TASK ITEM — In the entries below, find the line with "doskonałe przykłady produktów" and the line with "tronomico-Culturale alla scoperta dei". Reproduce those two lines and every line between them exactly, and nothing more.

DATA FOR REVIEW —
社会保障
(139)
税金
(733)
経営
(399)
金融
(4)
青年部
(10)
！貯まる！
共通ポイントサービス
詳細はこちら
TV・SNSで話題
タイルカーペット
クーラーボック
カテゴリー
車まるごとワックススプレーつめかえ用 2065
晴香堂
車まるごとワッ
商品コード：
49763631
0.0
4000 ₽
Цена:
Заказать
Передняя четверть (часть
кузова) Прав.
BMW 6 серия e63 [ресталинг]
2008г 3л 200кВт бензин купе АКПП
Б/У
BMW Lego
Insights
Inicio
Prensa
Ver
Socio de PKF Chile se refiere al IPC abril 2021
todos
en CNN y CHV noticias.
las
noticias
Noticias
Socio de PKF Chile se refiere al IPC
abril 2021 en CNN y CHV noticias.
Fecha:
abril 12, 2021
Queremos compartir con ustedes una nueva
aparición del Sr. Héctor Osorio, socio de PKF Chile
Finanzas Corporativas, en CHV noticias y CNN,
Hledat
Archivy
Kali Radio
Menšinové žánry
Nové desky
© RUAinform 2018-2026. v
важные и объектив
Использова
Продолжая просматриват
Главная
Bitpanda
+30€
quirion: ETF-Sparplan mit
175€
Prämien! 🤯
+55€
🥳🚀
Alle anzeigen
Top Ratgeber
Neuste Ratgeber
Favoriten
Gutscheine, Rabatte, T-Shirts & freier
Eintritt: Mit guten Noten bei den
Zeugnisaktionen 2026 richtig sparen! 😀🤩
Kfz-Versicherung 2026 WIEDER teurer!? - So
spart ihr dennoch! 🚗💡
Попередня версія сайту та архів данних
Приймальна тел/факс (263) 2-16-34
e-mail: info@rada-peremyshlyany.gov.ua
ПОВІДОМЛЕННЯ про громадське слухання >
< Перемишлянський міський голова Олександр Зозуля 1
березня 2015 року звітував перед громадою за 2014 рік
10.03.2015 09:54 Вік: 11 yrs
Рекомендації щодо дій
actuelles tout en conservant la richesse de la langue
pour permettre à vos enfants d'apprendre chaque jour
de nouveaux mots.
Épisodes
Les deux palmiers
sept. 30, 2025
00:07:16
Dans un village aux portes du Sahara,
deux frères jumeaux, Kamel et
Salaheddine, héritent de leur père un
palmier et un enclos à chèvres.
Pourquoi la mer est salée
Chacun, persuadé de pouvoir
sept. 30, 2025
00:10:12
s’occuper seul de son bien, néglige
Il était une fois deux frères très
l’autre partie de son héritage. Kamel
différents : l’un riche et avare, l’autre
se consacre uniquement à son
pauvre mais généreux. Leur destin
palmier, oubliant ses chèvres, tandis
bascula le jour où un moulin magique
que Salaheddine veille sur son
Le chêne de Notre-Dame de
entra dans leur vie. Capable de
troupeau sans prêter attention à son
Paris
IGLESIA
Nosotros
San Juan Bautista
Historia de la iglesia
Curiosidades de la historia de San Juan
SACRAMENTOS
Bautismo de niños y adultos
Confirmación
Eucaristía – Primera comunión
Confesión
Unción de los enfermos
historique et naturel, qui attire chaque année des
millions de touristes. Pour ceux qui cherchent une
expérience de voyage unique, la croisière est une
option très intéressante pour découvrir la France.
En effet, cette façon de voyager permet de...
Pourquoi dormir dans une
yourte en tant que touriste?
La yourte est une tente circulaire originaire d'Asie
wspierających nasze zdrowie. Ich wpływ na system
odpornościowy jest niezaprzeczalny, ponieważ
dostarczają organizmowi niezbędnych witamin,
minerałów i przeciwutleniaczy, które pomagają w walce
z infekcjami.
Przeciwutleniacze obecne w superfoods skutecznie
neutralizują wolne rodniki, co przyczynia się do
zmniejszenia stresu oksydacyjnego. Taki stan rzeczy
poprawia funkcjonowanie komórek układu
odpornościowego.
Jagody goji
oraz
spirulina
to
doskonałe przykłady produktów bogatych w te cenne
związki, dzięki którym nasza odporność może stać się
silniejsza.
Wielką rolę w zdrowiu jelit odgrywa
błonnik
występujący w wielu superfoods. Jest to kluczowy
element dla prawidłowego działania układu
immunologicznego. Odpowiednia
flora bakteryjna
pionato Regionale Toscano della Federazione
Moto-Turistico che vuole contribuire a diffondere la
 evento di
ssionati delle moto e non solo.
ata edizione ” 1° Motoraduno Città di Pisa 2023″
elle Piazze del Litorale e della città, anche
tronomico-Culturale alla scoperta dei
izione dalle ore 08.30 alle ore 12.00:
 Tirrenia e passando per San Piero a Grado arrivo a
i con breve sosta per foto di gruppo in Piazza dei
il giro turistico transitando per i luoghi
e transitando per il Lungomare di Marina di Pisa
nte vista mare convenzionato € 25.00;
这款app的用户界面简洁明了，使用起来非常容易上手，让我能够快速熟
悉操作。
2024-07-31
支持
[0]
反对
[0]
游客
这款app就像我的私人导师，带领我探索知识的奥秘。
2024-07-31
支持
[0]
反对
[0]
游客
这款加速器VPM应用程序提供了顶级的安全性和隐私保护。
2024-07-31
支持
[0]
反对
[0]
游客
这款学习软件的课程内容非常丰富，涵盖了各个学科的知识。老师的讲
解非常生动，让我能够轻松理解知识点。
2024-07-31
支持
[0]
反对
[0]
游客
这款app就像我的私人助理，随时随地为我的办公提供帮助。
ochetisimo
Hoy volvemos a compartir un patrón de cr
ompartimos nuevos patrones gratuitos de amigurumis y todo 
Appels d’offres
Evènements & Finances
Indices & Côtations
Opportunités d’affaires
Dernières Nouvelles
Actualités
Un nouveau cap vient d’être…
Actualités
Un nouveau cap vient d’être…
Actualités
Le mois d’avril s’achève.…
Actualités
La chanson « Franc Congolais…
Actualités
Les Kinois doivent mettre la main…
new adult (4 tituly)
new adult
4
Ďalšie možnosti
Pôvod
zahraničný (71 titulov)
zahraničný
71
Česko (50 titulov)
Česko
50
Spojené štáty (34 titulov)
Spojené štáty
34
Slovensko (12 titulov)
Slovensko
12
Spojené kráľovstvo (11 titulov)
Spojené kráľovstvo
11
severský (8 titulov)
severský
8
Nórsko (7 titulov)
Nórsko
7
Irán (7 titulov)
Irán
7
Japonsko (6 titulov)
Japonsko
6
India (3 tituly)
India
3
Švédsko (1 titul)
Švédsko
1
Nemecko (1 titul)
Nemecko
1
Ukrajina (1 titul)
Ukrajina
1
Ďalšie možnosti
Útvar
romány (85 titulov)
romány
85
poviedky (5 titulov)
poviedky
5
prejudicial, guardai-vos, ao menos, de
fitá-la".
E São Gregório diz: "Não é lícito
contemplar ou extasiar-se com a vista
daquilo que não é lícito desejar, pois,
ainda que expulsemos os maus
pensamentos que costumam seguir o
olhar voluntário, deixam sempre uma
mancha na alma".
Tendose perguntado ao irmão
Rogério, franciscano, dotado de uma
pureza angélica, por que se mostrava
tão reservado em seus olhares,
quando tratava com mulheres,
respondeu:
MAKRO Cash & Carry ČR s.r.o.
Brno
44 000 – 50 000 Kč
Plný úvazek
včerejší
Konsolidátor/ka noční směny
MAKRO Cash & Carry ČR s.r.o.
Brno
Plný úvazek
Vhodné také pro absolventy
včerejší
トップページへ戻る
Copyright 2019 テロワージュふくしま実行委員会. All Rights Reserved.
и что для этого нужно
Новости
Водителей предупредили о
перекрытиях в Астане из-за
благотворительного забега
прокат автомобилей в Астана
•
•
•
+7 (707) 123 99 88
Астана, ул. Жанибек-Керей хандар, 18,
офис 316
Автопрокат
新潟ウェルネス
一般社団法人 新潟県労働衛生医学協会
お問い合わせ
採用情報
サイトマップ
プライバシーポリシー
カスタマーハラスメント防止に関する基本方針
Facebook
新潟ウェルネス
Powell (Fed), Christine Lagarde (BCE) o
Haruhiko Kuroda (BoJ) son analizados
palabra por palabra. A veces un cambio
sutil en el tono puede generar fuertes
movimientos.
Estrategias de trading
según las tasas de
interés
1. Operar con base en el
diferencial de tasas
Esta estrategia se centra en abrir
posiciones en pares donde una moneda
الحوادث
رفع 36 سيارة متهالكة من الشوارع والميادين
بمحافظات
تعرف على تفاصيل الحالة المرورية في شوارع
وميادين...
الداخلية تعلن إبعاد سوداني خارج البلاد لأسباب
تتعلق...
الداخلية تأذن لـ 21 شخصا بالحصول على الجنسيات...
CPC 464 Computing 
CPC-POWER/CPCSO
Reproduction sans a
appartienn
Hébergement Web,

TASK RESULT —
doskonałe przykłady produktów bogatych w te cenne
związki, dzięki którym nasza odporność może stać się
silniejsza.
Wielką rolę w zdrowiu jelit odgrywa
błonnik
występujący w wielu superfoods. Jest to kluczowy
element dla prawidłowego działania układu
immunologicznego. Odpowiednia
flora bakteryjna
pionato Regionale Toscano della Federazione
Moto-Turistico che vuole contribuire a diffondere la
 evento di
ssionati delle moto e non solo.
ata edizione ” 1° Motoraduno Città di Pisa 2023″
elle Piazze del Litorale e della città, anche
tronomico-Culturale alla scoperta dei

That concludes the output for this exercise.